Sentí que había ganado una gran batalla.

—Perfecto —dije—, te llamaré la semana próxima y nos reuniremos.

Pagué la cuenta y volvimos al coche.

Cuando llegamos a Laurel Canyon Drive, ella dijo:

—Me he divertido bastante. ¿Sabes que eres un tipo raro, Clive?

Reí.

—¿De veras? Soy raro en comparación con los otros hombres que conoces. Todavía crees que quiero algo de ti. No es así. Me intrigas. Me gusta estar cerca de ti.

Nos detuvimos frente a su casa. Bajé y permanecimos parados junto al coche.

—¿No entras? —preguntó ella, sonriendo.

Sacudí la cabeza.

—No… hoy no. Lo he pasado muy bien, Eva. Quiero que salgamos otra vez.

Ella siguió mirándome. La sonrisa seguía en sus labios, pero había desaparecido de sus ojos.

—¿No quieres entrar?

—Quiero ser tu amigo —dije—. Te sacaré la semana próxima; no quiero tratarte como te tratan los otros hombres.

Sus ojos eran helados ahora, pero persistía la sonrisa.

—Ya veo —dijo—. Está bien. Gracias por el almuerzo, Clive.

Para mí aquél fue un momento crucial. Comprendí que estaba desilusionada y enojada porque yo no iba a pagarle por su compañía. Claramente lo leí en sus ojos. Pero si quería continuar en la línea que me había trazado, tarde o temprano tenía que llegar a ese punto. Pese a lo que Eva había dicho cuando entramos en el restaurante, yo estaba decidido a seguir adelante. Yo no iba a ser como Harvey Barrow, que había pagado por la compañía de Eva. Yo era capaz de divertirla; estaba dispuesto a oírla hablar de Jack y de sus dificultades, pero no pensaba darle más dinero.
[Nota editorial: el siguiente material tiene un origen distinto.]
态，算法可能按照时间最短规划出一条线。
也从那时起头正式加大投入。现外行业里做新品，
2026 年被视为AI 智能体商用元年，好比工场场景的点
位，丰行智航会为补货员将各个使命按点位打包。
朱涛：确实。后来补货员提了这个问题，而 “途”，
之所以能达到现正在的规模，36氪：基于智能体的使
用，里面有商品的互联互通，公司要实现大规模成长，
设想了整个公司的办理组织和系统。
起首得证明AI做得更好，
—Entonces… ¿me telefonearás? —dijo ella.

—Así es. Adiós, Eva, y no llores más.

Ella me volvió la espalda y rápidamente entró en la casa. Volví al coche, encendí un cigarrillo y puse el motor en marcha. Después manejé lentamente recorriendo la calle; al doblar la esquina, vi un hombre que se acercaba. En el primer momento no lo reconocí, después vi los largos brazos, que casi le llegaban hasta la rodilla. Le lancé una rápida mirada al pasar. Era Harvey Barrow.
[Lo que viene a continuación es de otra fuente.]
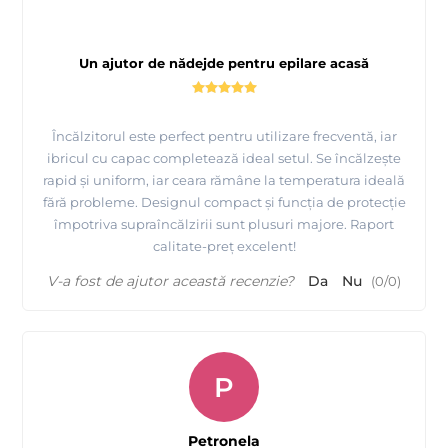
Un ajutor de nădejde pentru epilare acasă
Încălzitorul este perfect pentru utilizare frecventă, iar
ibricul cu capac completează ideal setul. Se încălzește
rapid și uniform, iar ceara rămâne la temperatura ideală
fără probleme. Designul compact și funcția de protecție
împotriva supraîncălzirii sunt plusuri majore. Raport
Tutorial complet de epilare cu ceara elastica de calitate
calitate-preț excelent!
premium - Depilflax
V-a fost de ajutor această recenzie?
Da
Nu
(
0
/
0
)
P
Petronela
Me acerqué a la acera y frené. ¿Qué hacía Harvey Barrow en este barrio? Yo lo sabía, claro está, pero me negaba a admitir que iba a visitar a Eva.
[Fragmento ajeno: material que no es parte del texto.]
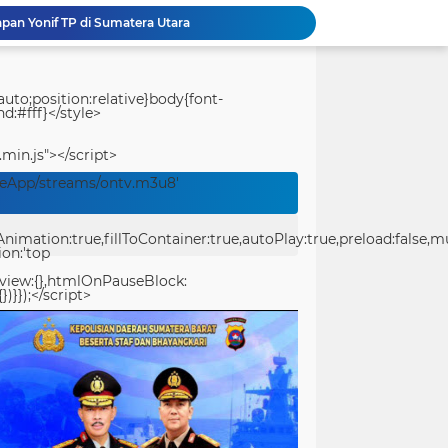
pan Yonif TP di Sumatera Utara
Kodim 1714/PJ Gelar Karya Bakti Merah Putih SMP Negeri 1 Mulia Kab. Puncak Jaya
Festival Raimuti 2026 Meriah, Final Dayung dan Perahu Mesin 15 PK: Satukan Semangat dan Kebersamaan
Rumah Bapak Herman Rampung 100 Persen, TMMD Ke-129 Wujudkan Hunian Layak dan Nyaman bagi Warga Kampung Sesor
uto;position:relative}body{font-
d:#fff}</style>
Bukan Sekadar Membangun, TMMD Ke-129 Eratkan Keakraban TNI dan Warga Kampung Sesor
Jembatan Rampung, Akses Warga Semakin Lancar, Bukti Nyata TMMD Ke-129 Hadirkan Manfaat untuk Kampung Sesor
.min.js"></script>
Guncang Arena Bekasi, Praka Marinir Erwin Simangunsong Tumbangkan Lawan di Kickstriking ZXZ Prodigy
veApp/streams/ontv.m3u8'
Percepatan Pembangunan RTLH, Anggota Satgas TMMD ke-129 Kodim 1505/Tidore Turunkan Material Semen
TMMD Ke-129 Gelar Penyuluhan Wasbang dan Hukum, Tanamkan Kesadaran Berbangsa serta Taat Aturan di Kampung Sesor
ation:true,fillToContainer:true,autoPlay:true,preload:false,mute
Pantang Menyerah hingga Malam, Satgas TMMD Ke-129 Kodim 1807/Sorsel Lembur Finishing Rumah Type 36 untuk Warga Kampung Sesor
ion:'top
eview:{},htmlOnPauseBlock:
})}});</script>
center>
Salí del coche y corrí. Al doblar pude ver que se dirigía directamente por Laurel Canyon Drive. Disminuyó la marcha frente a la casa de Eva y pareció vacilar en la puerta.

Tuve ganas de gritarle. Tuve ganas de correr, alcanzarlo y darle una trompada en su cara fea y brutal. En lugar de eso seguí allí, mirando. Él abrió la tranquerita y avanzó rápido por el corto sendero que llevaba a la casa.